Years ago, I was exploring a City Hall building about to undergo renovation. This was in New Britain, Conn. I was working as a newspaper reporter. Joined by the city property manager, we went to the basement and worked our way through a series of tunnels and small rooms in the circa-1850s building.

In one room was a stockpile of bomb shelter supplies. It included toilet paper, drinking water in cans, and food rations, mostly high protein biscuits. It was a total time warp.

We really don't think today about nuclear weapons and war the way we did in the 1960s. I was a kid back then, but clearly remember a duck-and-cover drill. In class I daydreamed about a nuclear bomb going off in the distance.
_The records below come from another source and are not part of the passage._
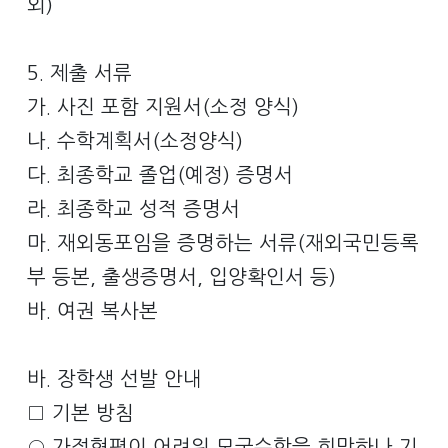
외)
5. 제출 서류
가. 사진 포함 지원서(소정 양식)
나. 수학계획서(소정양식)
다. 최종학교 졸업(예정) 증명서
라. 최종학교 성적 증명서
마. 재외동포임을 증명하는 서류(재외국민등록
부 등본, 출생증명서, 입양확인서 등)
바. 여권 복사본
바. 장학생 선발 안내
□ 기본 방침
○ 가정형편이 어려워 모국수학을 희망하나 기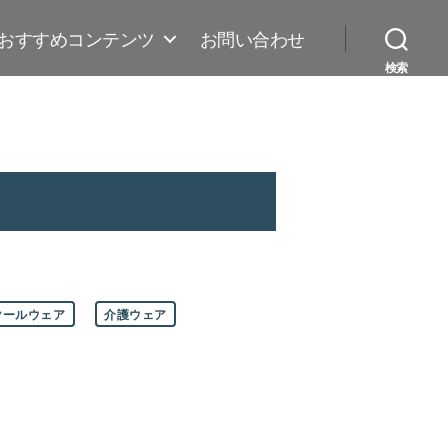
おすすめコンテンツ
お問い合わせ
検索
クールウェア
介護ウェア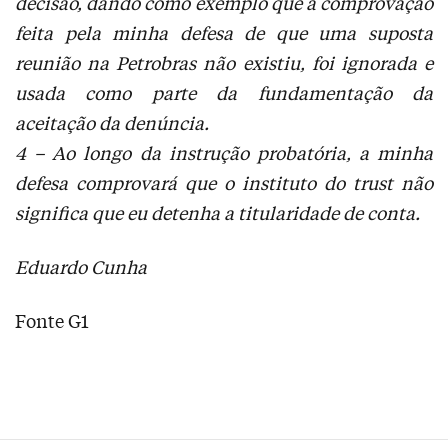
decisão, dando como exemplo que a comprovação
feita pela minha defesa de que uma suposta
reunião na Petrobras não existiu, foi ignorada e
usada como parte da fundamentação da
aceitação da denúncia.
4 – Ao longo da instrução probatória, a minha
defesa comprovará que o instituto do trust não
significa que eu detenha a titularidade de conta.
Eduardo Cunha
Fonte G1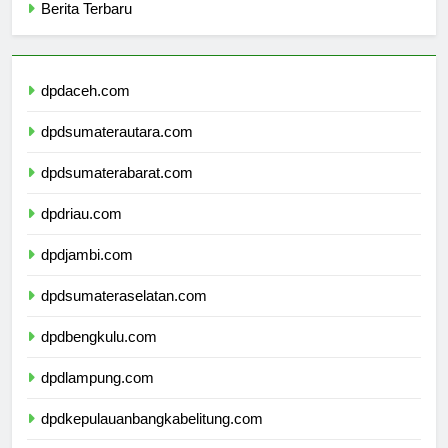
Berita Terbaru
dpdaceh.com
dpdsumaterautara.com
dpdsumaterabarat.com
dpdriau.com
dpdjambi.com
dpdsumateraselatan.com
dpdbengkulu.com
dpdlampung.com
dpdkepulauanbangkabelitung.com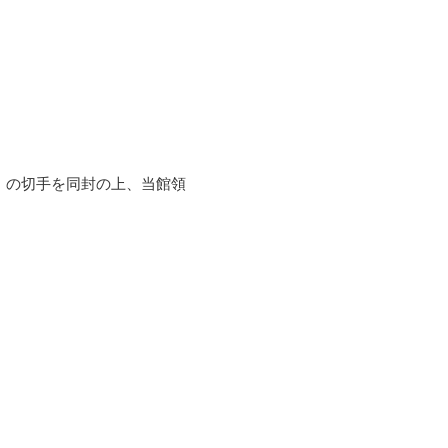
在）の切手を同封の上、当館領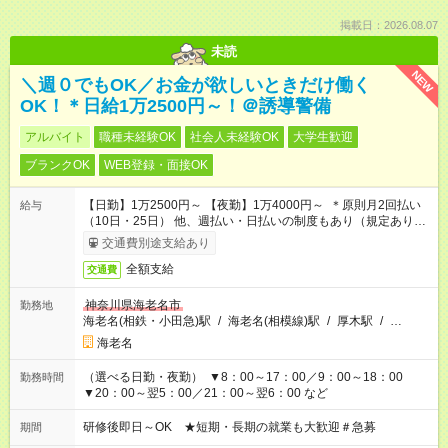
掲載日：2026.08.07
未読
NEW
＼週０でもOK／お金が欲しいときだけ働く
OK！＊日給1万2500円～！＠誘導警備
アルバイト
職種未経験OK
社会人未経験OK
大学生歓迎
ブランクOK
WEB登録・面接OK
【日勤】1万2500円～ 【夜勤】1万4000円～ ＊原則月2回払い
給与
（10日・25日） 他、週払い・日払いの制度もあり（規定あり）
＃日収1万円以上
交通費別途支給あり
全額支給
交通費
神奈川県海老名市
勤務地
海老名(相鉄・小田急)駅
/
海老名(相模線)駅
/
厚木駅
/
…
海老名
（選べる日勤・夜勤） ▼8：00～17：00／9：00～18：00
勤務時間
▼20：00～翌5：00／21：00～翌6：00 など
研修後即日～OK ★短期・長期の就業も大歓迎＃急募
期間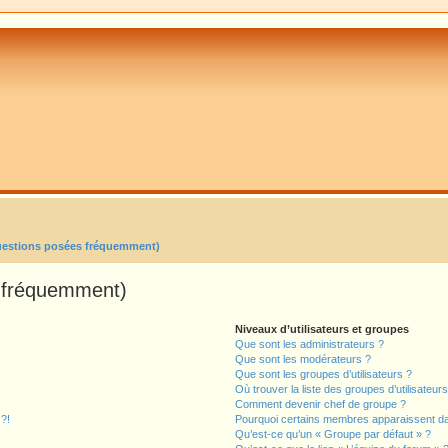
uestions posées fréquemment)
s fréquemment)
Niveaux d’utilisateurs et groupes
Que sont les administrateurs ?
Que sont les modérateurs ?
Que sont les groupes d’utilisateurs ?
Où trouver la liste des groupes d’utilisateur
Comment devenir chef de groupe ?
 ?!
Pourquoi certains membres apparaissent dan
Qu’est-ce qu’un « Groupe par défaut » ?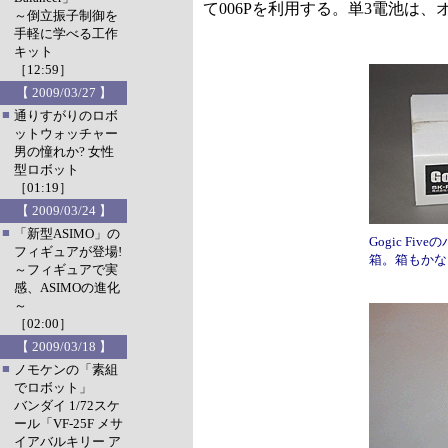
て006Pを利用する。単3電池は
～倒立振子制御を
手軽に学べる工作
キット
［12:59］
【 2009/03/27 】
■
通りすがりのロボ
ットウォッチャー
男の憧れか? 女性
型ロボット
［01:19］
【 2009/03/24 】
■
「新型ASIMO」の
Gogic F
フィギュアが登場!
箱。箱もかな
～フィギュアで実
感、ASIMOの進化
～
［02:00］
【 2009/03/18 】
■
ノモケンの「素組
でロボット」
バンダイ 1/72スケ
ール「VF-25F メサ
イアバルキリー ア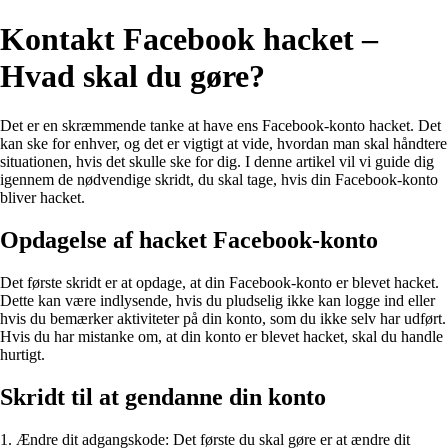
Kontakt Facebook hacket –
Hvad skal du gøre?
Det er en skræmmende tanke at have ens Facebook-konto hacket. Det
kan ske for enhver, og det er vigtigt at vide, hvordan man skal håndtere
situationen, hvis det skulle ske for dig. I denne artikel vil vi guide dig
igennem de nødvendige skridt, du skal tage, hvis din Facebook-konto
bliver hacket.
Opdagelse af hacket Facebook-konto
Det første skridt er at opdage, at din Facebook-konto er blevet hacket.
Dette kan være indlysende, hvis du pludselig ikke kan logge ind eller
hvis du bemærker aktiviteter på din konto, som du ikke selv har udført.
Hvis du har mistanke om, at din konto er blevet hacket, skal du handle
hurtigt.
Skridt til at gendanne din konto
1. Ændre dit adgangskode: Det første du skal gøre er at ændre dit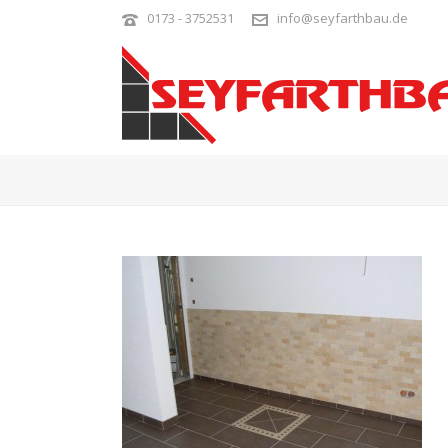
0173 - 3752531
info@seyfarthbau.de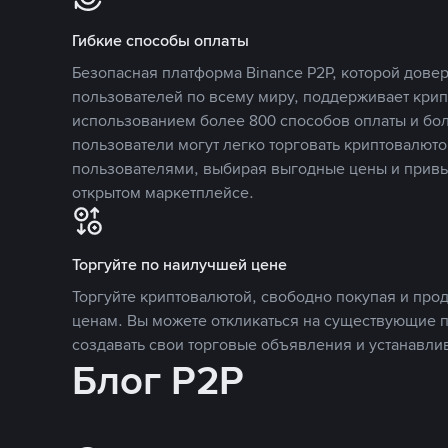
Гибкие способы оплаты
Безопасная платформа Binance P2P, которой дов
пользователей по всему миру, поддерживает кри
использованием более 800 способов оплаты и бол
пользователи могут легко торговать криптовалюто
пользователями, выбирая выгодные цены и прив
открытом маркетплейсе.
Торгуйте по наилучшей цене
Торгуйте криптовалютой, свободно покупая и про
ценам. Вы можете откликаться на существующие 
создавать свои торговые объявления и устанавли
Блог P2P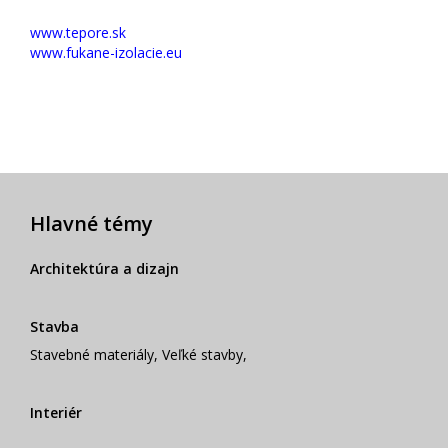
www.tepore.sk
www.fukane-izolacie.eu
Hlavné témy
Architektúra a dizajn
Stavba
Stavebné materiály
,
Veľké stavby
,
Interiér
The government no longer prints phamlets about radiation or technical guides for do-it-yourself bomb shelters. But those days may return.

Readers of Eric Schlosser know about the real risk of nuclear near-catastrophe (See his recent World War Three, by Mistake in the New Yorker), as do followers of the Bulletin of the Atomic Scientist, which has moved the Doomsday Clock forward to three minutes to midnight, and that was before Donald Trump won the election. But most people, I suspect, don't pay it much mind.

I haven't thought about the risk of nuclear bombs going off by accident or design in many years. There's too much stress about it, and I'll admit to avoiding the topic altogether. But then Trump Tweeted this:
The idea of expanding our nuclear capability ... and why exactly? It feels as the stress of the 1960s is about to make a return.